__Source records__:
□ □ □ □ □

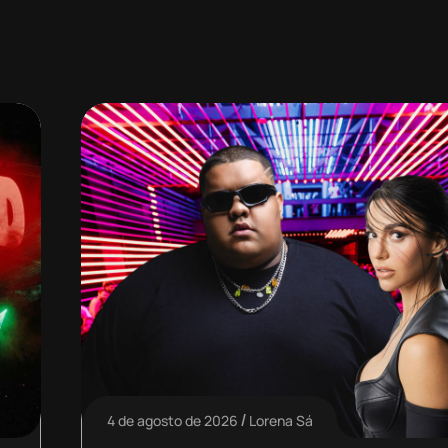
4 de agosto de 2026
Lorena Sá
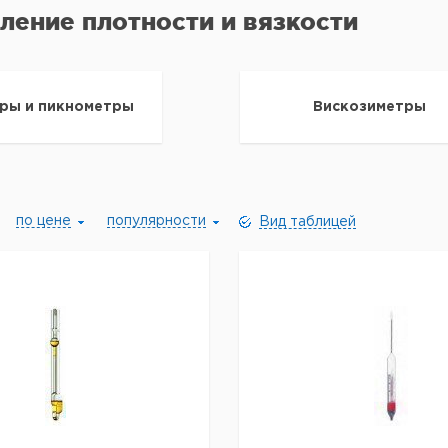
ление плотности и вязкости
ры и пикнометры
Вискозиметры
по цене
популярности
Вид таблицей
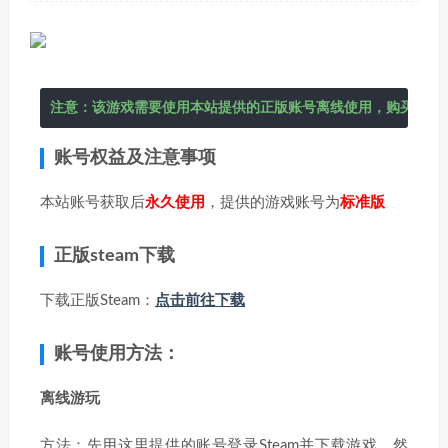
注意：该游戏需要使用本站提供的正版账号离线使用，购买后在
账号权益及注意事项
本站账号获取后
永久使用
，提供的游戏账号为
标准版
正版steam下载
下载正版Steam：
点击前往下载
账号使用方法：
离线游玩
方法：先用这里提供的账号登录Steam并下载游戏，然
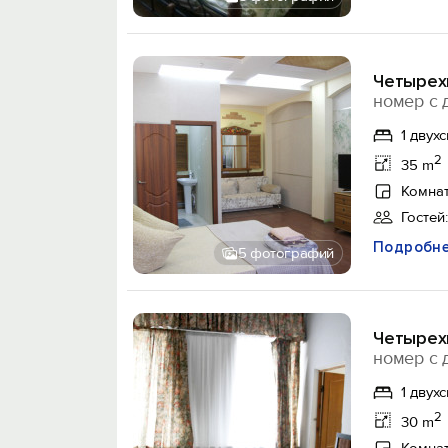
Четырех
номер с 
1 двух
2
35 m
Комнат
Гостей:
Подробн
5 фотографий
Четырех
номер с 
1 двух
2
30 m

□ □ □ □ □

__Task goal__: In the copy, include every record exactly and no pictures.

__Response for this exercise__:
4 de agosto de 2026
Lorena Sá
ление плотности и вязкости
ры и пикнометры
Вискозиметры
по цене
популярности
Вид таблицей
注意：该游戏需要使用本站提供的正版账号离线使用，购买后在
账号权益及注意事项
本站账号获取后
永久使用
，提供的游戏账号为
标准版
正版steam下载
下载正版Steam：
点击前往下载
账号使用方法：
离线游玩
方法：先用这里提供的账号登录Steam并下载游戏，然
Четырех
номер с 
1 двух
2
35 m
Комнат
Гостей:
Подробн
5 фотографий
Четырех
номер с 
1 двух
2
30 m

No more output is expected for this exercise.